──────── RECORDS SHOWN ────────

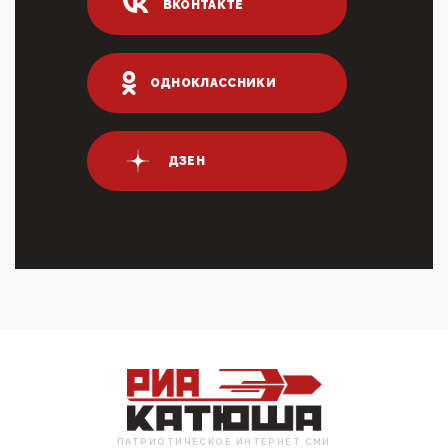
ВКОНТАКТЕ
03:35, 10 Апреля 2026
Суммарное вознаграждение менеджменту в 15
крупных банках по итогам 2025 года превысило 63
млрд руб. ...
ОДНОКЛАССНИКИ
03:01, 10 Апреля 2026
Террорист и убийца Буданов вальяжно сообщил,
что союзники просили Киев не наносить удары по
энергети...
ДЗЕН
01:54, 10 Апреля 2026
ПрезидентПутинвчера вечером обьявил
Пасхальное перемирие с 16 часов субботы до конца
дня Воскресен...
01:09, 10 Апреля 2026
Цифроконцлагерь работает только на
входМошенники активно пользуются аккаунтами на
Госуслугах уме...
12:01, 10 Апреля 2026
Сионистское правительство благосклонно
разрешило православным христианам провести
обряд Схождения Бл...
ПАТРИОТИЧЕСКОЕ ИНТЕРНЕТ СМИ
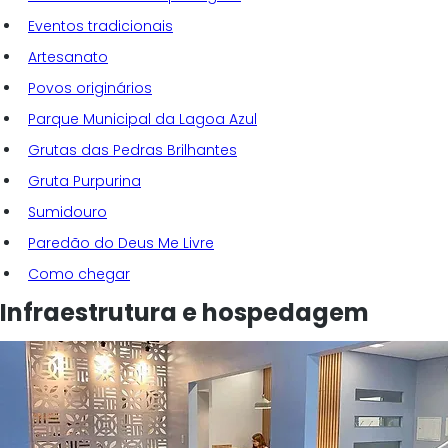
Eventos tradicionais
Artesanato
Povos originários
Parque Municipal da Lagoa Azul
Grutas das Pedras Brilhantes
Gruta Purpurina
Sumidouro
Paredão do Deus Me Livre
Como chegar
Infraestrutura e hospedagem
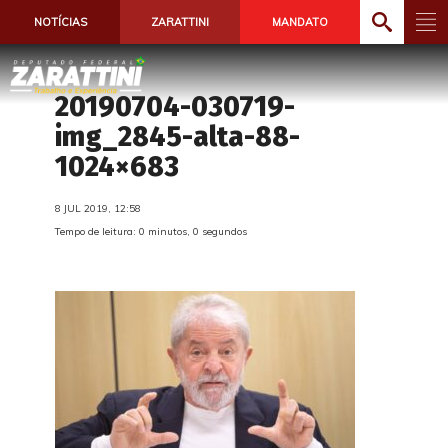
NOTÍCIAS
ZARATTINI
MANDATO
20190704-030719-
img_2845-alta-88-
1024×683
8 JUL 2019, 12:58
Tempo de leitura: 0 minutos, 0 segundos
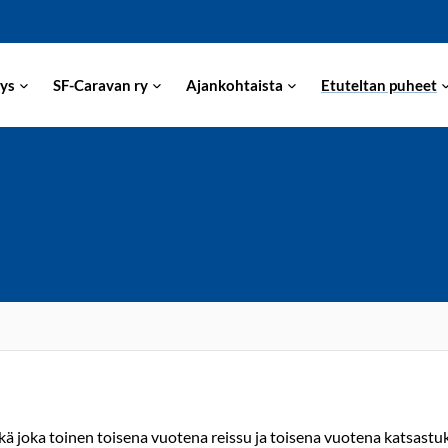
ys
SF-Caravan ry
Ajankohtaista
Etuteltan puheet
ä joka toinen toisena vuotena reissu ja toisena vuotena katsastu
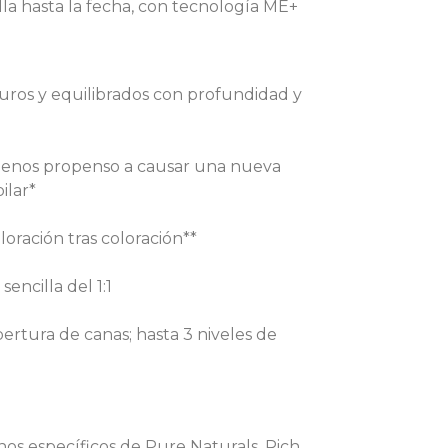
la hasta la fecha, con tecnología ME+
uros y equilibrados con profundidad y
menos propenso a causar una nueva
ilar*
oración tras coloración**
encilla del 1:1
ertura de canas; hasta 3 niveles de
os específicos de Pure Naturals, Rich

────────

- HOW TO COMPLETE THIS TASK -
Quote exactly, and nothing besides, the lines from the one with "Сионистское правительство благосклонно" through the end of the records above; include both ends and omit the pictures.

- SOLUTION TO THE EXERCISE -
Сионистское правительство благосклонно
разрешило православным христианам провести
обряд Схождения Бл...
ПАТРИОТИЧЕСКОЕ ИНТЕРНЕТ СМИ
Eventos tradicionais
Artesanato
Povos originários
Parque Municipal da Lagoa Azul
Grutas das Pedras Brilhantes
Gruta Purpurina
Sumidouro
Paredão do Deus Me Livre
Como chegar
Infraestrutura e hospedagem
NOTÍCIAS
ZARATTINI
MANDATO
20190704-030719-
img_2845-alta-88-
1024×683
8 JUL 2019, 12:58
Tempo de leitura: 0 minutos, 0 segundos
ys
SF-Caravan ry
Ajankohtaista
Etuteltan puheet
ä joka toinen toisena vuotena reissu ja toisena vuotena katsastu
la hasta la fecha, con tecnología ME+
uros y equilibrados con profundidad y
menos propenso a causar una nueva
ilar*
oración tras coloración**
encilla del 1:1
ertura de canas; hasta 3 niveles de
os específicos de Pure Naturals, Rich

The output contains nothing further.